*** Opening RECORDS TO PROCESS ***

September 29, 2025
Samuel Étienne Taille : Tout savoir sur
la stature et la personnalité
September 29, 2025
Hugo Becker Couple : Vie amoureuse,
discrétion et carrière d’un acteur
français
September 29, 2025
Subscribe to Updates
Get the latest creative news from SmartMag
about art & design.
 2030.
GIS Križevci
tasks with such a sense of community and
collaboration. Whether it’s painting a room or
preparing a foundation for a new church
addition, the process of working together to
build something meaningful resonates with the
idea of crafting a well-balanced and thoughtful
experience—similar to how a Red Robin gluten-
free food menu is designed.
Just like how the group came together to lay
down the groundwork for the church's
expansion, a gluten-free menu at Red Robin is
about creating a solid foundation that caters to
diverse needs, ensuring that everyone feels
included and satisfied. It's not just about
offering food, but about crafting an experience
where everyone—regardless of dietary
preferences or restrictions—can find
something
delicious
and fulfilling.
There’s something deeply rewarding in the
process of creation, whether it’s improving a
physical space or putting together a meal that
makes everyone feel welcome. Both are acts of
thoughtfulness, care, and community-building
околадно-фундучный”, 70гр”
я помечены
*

*** Closing RECORDS TO PROCESS ***

#### [WORK ITEM]
Only a number is wanted here: how many lines of the records above hold the word "together".

#### [REPLY TO THE TASK]
3